Roderick joined them, lifted the howdah into place, and
released and refastened the cinch, getting it tight enough that the howdah could not slip to one side.
“Thank you,” the female attendant said. “Haven’t I seen you here before?”
Roderick shook his head. “It’s the first time I’ve ever come.”
“Well, a lot of men do. I mean it’s always just one man all by himself, but there’s almost always one.”
“He used to lie down so that we could put it on him,” the teaching cyborg said severely, “and lie down again so that the children didn’t have to use the ladder. Now he just sits.”
“I’m too fat,” Rex muttered. “It’s all that good tofu I get.”
One by one, the children climbed the ladder, the teaching cyborg’s female attendant standing beside it to catch each if he or she fell, cautioning each to grasp the railings and urging each to belt himself or herself in once he or she had chosen a seat. The teaching cyborg and her female attendant boarded last of all, the teaching cyborg resumed her lecture, and Rex stood up with a groan and began yet again the slow walk around the zoo that he took a dozen times a day.

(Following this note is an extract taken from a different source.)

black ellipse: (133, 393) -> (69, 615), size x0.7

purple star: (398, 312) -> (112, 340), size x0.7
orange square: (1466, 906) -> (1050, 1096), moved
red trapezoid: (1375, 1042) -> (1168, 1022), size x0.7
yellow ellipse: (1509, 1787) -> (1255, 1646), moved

It had been a fall day, Roderick reminded himself, a fall day bright and clear, a more beautiful day than days ever were now. A stiff, bright wind had been blowing right through all the sunshine. He had worn jeans, a Peoria White Sox cap, and a polka-dot shirt, had kept his airbike low where the wind wasn’t quite so strong, had climbed on Rex’s shoulders and watched as Rex had taken down the bar that held the big doors shut. . . .
“Now,” the teaching cyborg said, “are there any additional questions?” And Roderick looked up just in time to see the corner of the white Wicked wicker howdah vanish behind Rex’s sleeping shed.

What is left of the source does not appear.